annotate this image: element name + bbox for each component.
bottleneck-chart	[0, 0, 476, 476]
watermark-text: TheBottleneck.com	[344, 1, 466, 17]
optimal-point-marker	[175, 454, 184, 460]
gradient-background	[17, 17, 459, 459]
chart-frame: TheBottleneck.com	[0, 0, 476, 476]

----------

TASK OBJECTIVE:
A verbatim copy of all the entries above is requested.

THE ANSWER:
annotate this image: element name + bbox for each component.
bottleneck-chart	[0, 0, 476, 476]
watermark-text: TheBottleneck.com	[344, 1, 466, 17]
optimal-point-marker	[175, 454, 184, 460]
gradient-background	[17, 17, 459, 459]
chart-frame: TheBottleneck.com	[0, 0, 476, 476]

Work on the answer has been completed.